= Sister Mary Rufinia =

American painter

Sister Mary Rufinia (born Amalia Mathilde Kloke) (October 24, 1881 – October 10, 1959) was a German-born American nun and painter.

==Life==
She was born in Kalkum and raised in Kohlschlade, a hamlet near Wissen, where her father worked as forester. Sister Mary Rufinia, a member of the Sisters of St. Francis of Perpetual Adoration, received early art instruction in Berlin before emigrating to the United States, where she began work as a nurse at St. Elizabeth Hospital in Lafayette, Indiana, in 1906. After a back injury suffered while lifting a large patient onto a bed in 1920 she gradually abandoned nursing for painting, eventually becoming a teacher.

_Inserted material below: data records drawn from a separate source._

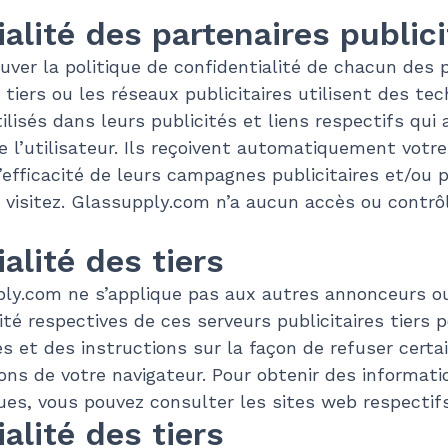
alité des partenaires publici
uver la politique de confidentialité de chacun des p
tiers ou les réseaux publicitaires utilisent des tec
lisés dans leurs publicités et liens respectifs qui
l’utilisateur. Ils reçoivent automatiquement votre
’efficacité de leurs campagnes publicitaires et/ou p
visitez. Glassupply.com n’a aucun accès ou contrôl
alité des tiers
pply.com ne s’applique pas aux autres annonceurs o
ité respectives de ces serveurs publicitaires tiers 
es et des instructions sur la façon de refuser certa
ions de votre navigateur. Pour obtenir des informati
ues, vous pouvez consulter les sites web respectifs
alité des tiers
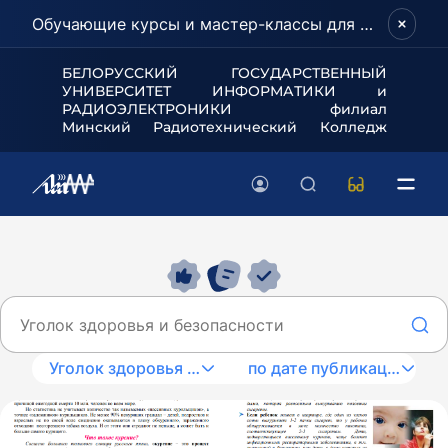
Обучающие курсы и мастер-классы для школьников и абитуриентов!
БЕЛОРУССКИЙ ГОСУДАРСТВЕННЫЙ
УНИВЕРСИТЕТ
ИНФОРМАТИКИ и
РАДИОЭЛЕКТРОНИКИ филиал
Минский Радиотехнический Колледж
Уголок здоровья и безопасности
по дате публикации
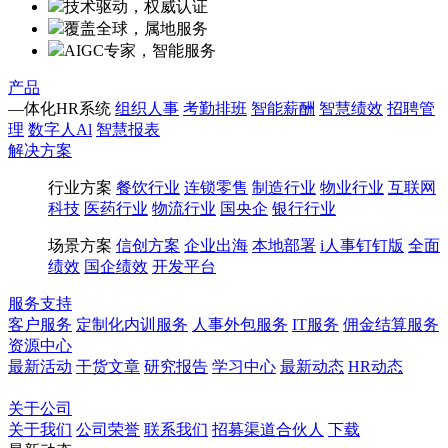
技术驱动，权威认证
覆盖全球，属地服务
AIGC专家，智能服务
产品
—体化HR系统
组织人事
考勤排班
智能薪酬
智慧绩效
招聘管
理
数字人Al
智慧报表
解决方案
行业方案
餐饮行业
连锁零售
制造行业
物业行业
互联网
科技
医药行业
物流行业
国央企
银行行业
场景方案
信创方案
企业出海
本地部署
i人事钉钉版
全面
绩效
国企绩效
开发平台
服务支持
客户服务
定制化内训服务
人事外包服务
IT服务
佣金结算服务
资源中心
最新活动
干货文章
研究报告
学习中心
最新动态
HR动态
博客
百科
关于公司
关于我们
公司荣誉
联系我们
招募渠道合伙人
下载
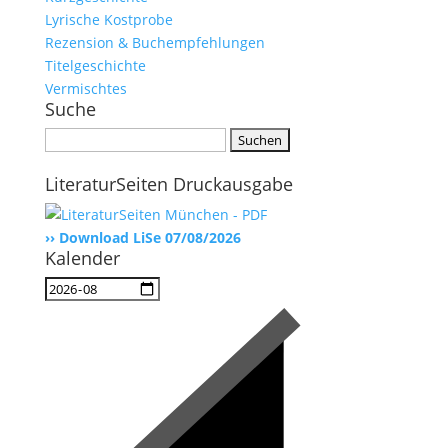
Lyrische Kostprobe
Rezension & Buchempfehlungen
Titelgeschichte
Vermischtes
Suche
Suchen
nach:
LiteraturSeiten Druckausgabe
›› Download LiSe 07/08/2026
Kalender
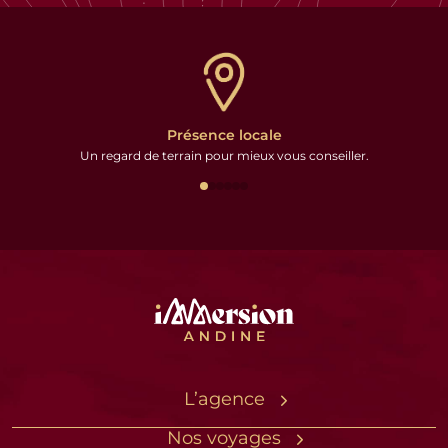
Présence locale
Un regard de terrain pour mieux vous conseiller.
L’agence
L’équipe sur place
Nos voyages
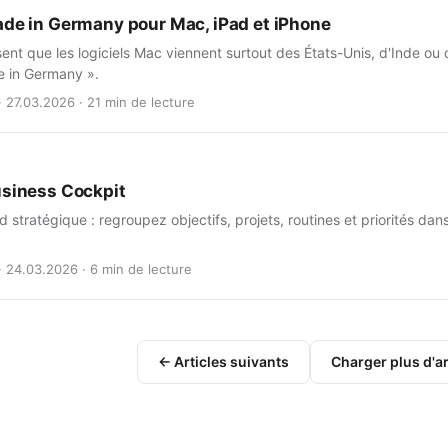
ade in Germany pour Mac, iPad et iPhone
t que les logiciels Mac viennent surtout des États-Unis, d'Inde ou de
e in Germany ».
· 27.03.2026 · 21 min de lecture
usiness Cockpit
 stratégique : regroupez objectifs, projets, routines et priorités da
· 24.03.2026 · 6 min de lecture
← Articles suivants
Charger plus d'ar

From 1930 to 1931 she studied at the School of the Art Institute of Chicago, where she received a bachelor of fine arts degree. In 1936 she studied with Wayman Adams, before receiving her master of fine arts degree from Syracuse University in 1938. She also studied at DePaul University and the Cleveland School of Art, and took lessons under V. J. Cariani.

She taught in Lafayette for many years, both privately and at St. Francis High School, where she taught watercolor painting, pottery, and sculpture. She also wrote for School Arts Magazine. She exhibited widely during her career, including at numerous Hoosier Salons, and won a number of prizes as well. A collection of her work is in the Art Museum of Greater Lafayette, which mounted an exhibition dedicated to her work in 2011.

Sister Mary Rufinia favored still lifes and religious scenes for subject matter, and worked in oil and watercolor. She is best known for her 1936 painting The Old Carpenter.